● Source data:
────────

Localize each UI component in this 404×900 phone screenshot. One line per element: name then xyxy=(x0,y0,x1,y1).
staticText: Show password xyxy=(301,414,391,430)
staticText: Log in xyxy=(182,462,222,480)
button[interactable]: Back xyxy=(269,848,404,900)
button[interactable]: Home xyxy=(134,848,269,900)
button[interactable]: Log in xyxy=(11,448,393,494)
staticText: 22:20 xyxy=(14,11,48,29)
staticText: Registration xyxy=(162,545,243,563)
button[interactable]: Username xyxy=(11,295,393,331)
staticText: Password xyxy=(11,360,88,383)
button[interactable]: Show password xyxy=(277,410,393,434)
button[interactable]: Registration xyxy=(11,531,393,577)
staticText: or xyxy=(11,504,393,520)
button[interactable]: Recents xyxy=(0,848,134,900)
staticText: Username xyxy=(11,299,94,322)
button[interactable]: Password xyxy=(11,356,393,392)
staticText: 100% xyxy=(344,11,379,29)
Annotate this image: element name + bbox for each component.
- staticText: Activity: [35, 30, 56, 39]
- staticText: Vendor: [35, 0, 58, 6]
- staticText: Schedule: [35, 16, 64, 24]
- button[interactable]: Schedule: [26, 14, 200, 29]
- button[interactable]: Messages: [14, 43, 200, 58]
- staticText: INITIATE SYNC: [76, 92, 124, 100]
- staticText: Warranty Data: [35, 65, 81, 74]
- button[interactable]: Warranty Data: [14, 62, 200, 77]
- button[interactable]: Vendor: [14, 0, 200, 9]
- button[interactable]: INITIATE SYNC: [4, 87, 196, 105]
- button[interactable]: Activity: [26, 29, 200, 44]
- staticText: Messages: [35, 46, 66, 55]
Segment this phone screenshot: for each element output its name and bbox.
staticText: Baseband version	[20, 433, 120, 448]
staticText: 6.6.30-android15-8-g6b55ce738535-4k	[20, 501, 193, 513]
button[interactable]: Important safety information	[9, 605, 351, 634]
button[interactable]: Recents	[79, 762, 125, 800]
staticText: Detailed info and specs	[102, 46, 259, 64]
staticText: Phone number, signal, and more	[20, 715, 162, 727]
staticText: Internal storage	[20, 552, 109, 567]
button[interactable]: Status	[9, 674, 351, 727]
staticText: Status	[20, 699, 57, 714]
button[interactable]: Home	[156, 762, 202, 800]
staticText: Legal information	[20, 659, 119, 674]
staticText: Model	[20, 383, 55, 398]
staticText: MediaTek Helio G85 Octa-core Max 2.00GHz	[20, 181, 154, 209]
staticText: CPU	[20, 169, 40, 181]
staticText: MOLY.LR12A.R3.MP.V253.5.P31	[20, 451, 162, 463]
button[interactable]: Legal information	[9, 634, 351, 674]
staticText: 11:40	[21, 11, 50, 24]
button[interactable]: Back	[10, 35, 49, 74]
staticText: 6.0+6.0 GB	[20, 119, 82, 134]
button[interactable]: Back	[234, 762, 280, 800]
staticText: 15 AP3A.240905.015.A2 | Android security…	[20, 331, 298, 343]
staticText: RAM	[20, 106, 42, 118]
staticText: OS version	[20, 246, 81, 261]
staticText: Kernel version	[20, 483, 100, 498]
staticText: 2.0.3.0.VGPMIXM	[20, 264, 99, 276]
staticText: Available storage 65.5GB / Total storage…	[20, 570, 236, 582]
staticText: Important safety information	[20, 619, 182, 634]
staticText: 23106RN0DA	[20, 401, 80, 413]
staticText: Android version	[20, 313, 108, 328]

────────

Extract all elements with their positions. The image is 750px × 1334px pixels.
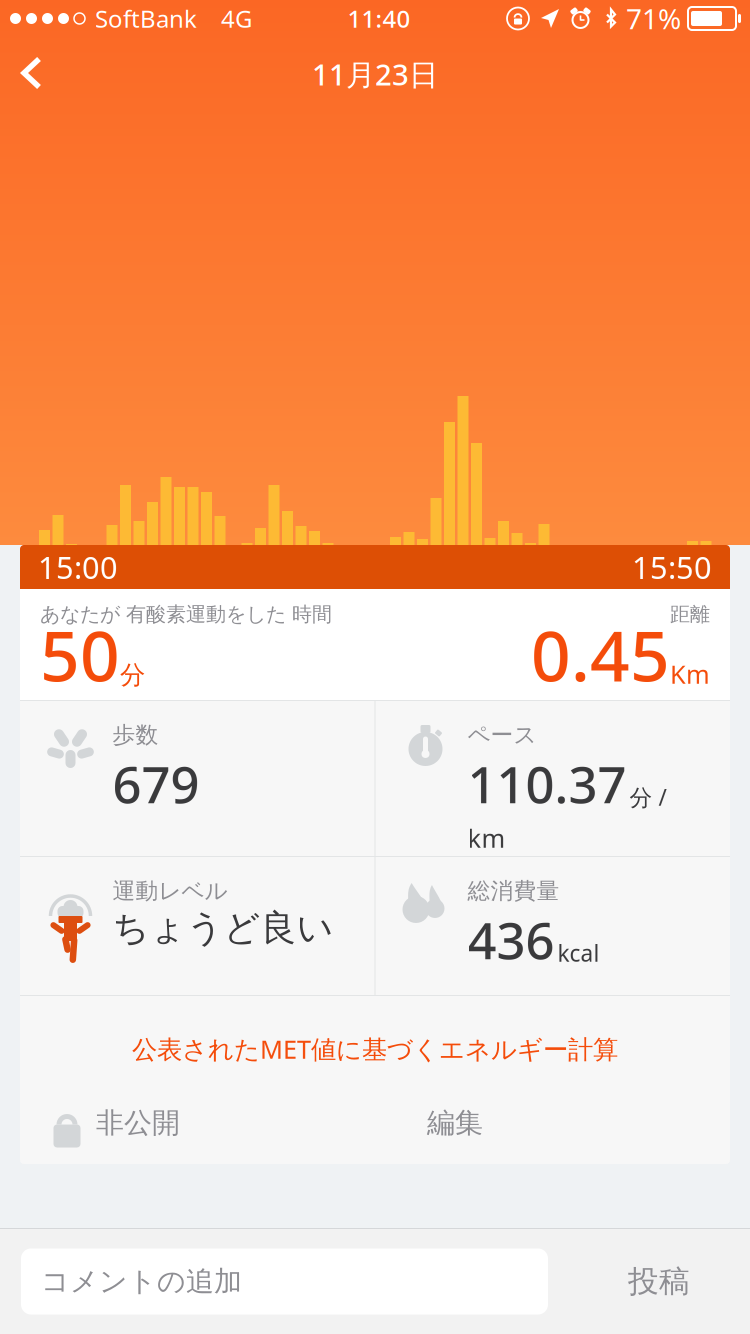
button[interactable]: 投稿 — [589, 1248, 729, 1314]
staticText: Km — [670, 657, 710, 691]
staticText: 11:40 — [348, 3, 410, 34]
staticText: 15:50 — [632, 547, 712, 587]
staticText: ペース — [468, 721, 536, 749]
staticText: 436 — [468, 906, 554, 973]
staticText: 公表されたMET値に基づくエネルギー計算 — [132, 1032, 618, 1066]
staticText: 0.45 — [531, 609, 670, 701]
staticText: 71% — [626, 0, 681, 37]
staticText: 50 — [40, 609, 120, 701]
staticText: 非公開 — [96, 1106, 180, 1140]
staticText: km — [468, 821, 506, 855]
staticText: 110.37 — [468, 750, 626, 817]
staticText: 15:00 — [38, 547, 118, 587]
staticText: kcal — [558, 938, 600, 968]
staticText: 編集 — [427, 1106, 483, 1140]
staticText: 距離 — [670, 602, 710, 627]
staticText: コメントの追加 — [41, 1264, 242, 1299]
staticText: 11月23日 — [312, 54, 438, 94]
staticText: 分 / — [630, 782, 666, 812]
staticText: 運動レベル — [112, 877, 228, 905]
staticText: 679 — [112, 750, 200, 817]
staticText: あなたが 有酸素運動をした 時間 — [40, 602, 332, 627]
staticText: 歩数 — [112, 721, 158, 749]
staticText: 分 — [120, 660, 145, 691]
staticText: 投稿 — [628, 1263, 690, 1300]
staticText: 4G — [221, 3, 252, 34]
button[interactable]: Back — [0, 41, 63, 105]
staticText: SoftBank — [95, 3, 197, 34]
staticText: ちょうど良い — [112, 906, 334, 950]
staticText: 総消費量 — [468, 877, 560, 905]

────────

● Problem statement: Each line of the material with the word "bbox" in it should be listed.

● Output of the task:
Annotate this image: element name + bbox for each component.
Segment this phone screenshot: for each element output its name and bbox.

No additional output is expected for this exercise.